Missing observations from air pollution monitoring networks have posed a longstanding problem for health investigators of air pollution. Growing interest in mixtures of air pollutants has further complicated this problem, as many new challenges have arisen that require development of novel methods. The objective of this study is to develop a methodology for multivariate prediction of air pollution. We focus specifically on tackling different forms of missing data, such as: spatial (sparse sites), outcome (pollutants not measured at some sites), and temporal (varieties of interrupted time series). To address these challenges, we develop a novel multivariate fusion framework, which leverages the observed inter-pollutant correlation structure to reduce error in the simultaneous prediction of multiple air pollutants. Our joint fusion model employs predictions from the Environmental Protection Agency's Community Multiscale Air Quality (CMAQ) model along with spatio-temporal error terms.

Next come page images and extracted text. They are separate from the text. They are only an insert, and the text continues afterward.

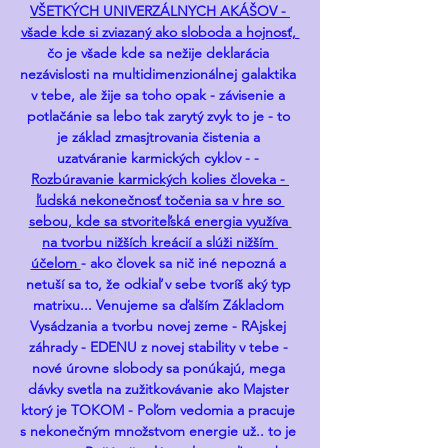
VŠETKÝCH UNIVERZÁLNYCH AKÁŠOV - 
všade kde si zviazaný ako sloboda a hojnosť, 
čo je všade kde sa nežije deklarácia 
nezávislosti na multidimenzionálnej galaktika 
v tebe, ale žije sa toho opak - závisenie a 
potlačánie sa lebo tak zarytý zvyk to je - to 
je základ zmasjtrovania čistenia a 
uzatváranie karmických cyklov - - 
Rozbúravanie karmických kolies človeka - 
ľudská nekonečnosť točenia sa v hre so 
sebou, kde sa stvoriteľská energia využíva 
na tvorbu nižších kreácií a slúži nižším 
účelom 
- ako človek sa nič iné nepozná a 
netuší sa to, že odkiaľ v sebe tvoríš aký typ 
matrixu... Venujeme sa ďalším Základom 
Vysádzania a tvorbu novej zeme - RAjskej 
záhrady - EDENU z novej stability v tebe - 
nové úrovne slobody sa ponúkajú, mega 
dávky svetla na zužitkovávanie ako Majster 
ktorý je TOKOM - Poľom vedomia a pracuje 
s nekonečným množstvom energie už.. to je 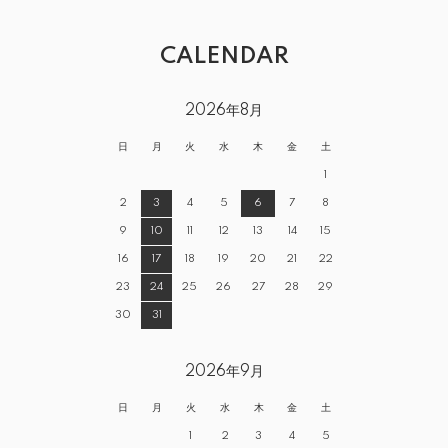
CALENDAR
2026年8月
日
月
火
水
木
金
土
1
2
3
4
5
6
7
8
9
10
11
12
13
14
15
16
17
18
19
20
21
22
23
24
25
26
27
28
29
30
31
2026年9月
日
月
火
水
木
金
土
1
2
3
4
5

We have implemented our models on both simulated data and a case study in South Carolina for 8 pollutants over a 28-day period in June 2006. We found that our model, which uses a multivariate correlated error in a Bayesian framework, showed promising predictive accuracy particularly for gaseous pollutants.
空气污染监测网络中观测数据的缺失,长期以来一直困扰着空气污染健康领域的研究人员。随着人们对空气污染物混合物的兴趣日益浓厚,这个问题变得更加复杂,因为出现了许多新挑战,需要开发新的方法。本研究的目的是开发一种空气污染多元预测方法。我们特别关注解决不同形式的缺失数据,例如:空间(监测站点稀疏)、结果(某些站点未测量的污染物)和时间(各种中断的时间序列)。为应对这些挑战,我们开发了一种新颖的多元融合框架,该框架利用观测到的污染物间相关结构,以减少多种空气污染物同时预测时的误差。我们的联合融合模型采用了美国环境保护局社区多尺度空气质量(CMAQ)模型的预测结果以及时空误差项。我们已将模型应用于模拟数据以及2006年6月在南卡罗来纳州进行的为期28天的8种污染物案例研究。我们发现,我们在贝叶斯框架中使用多元相关误差的模型,显示出了良好的预测准确性,尤其是对于气态污染物。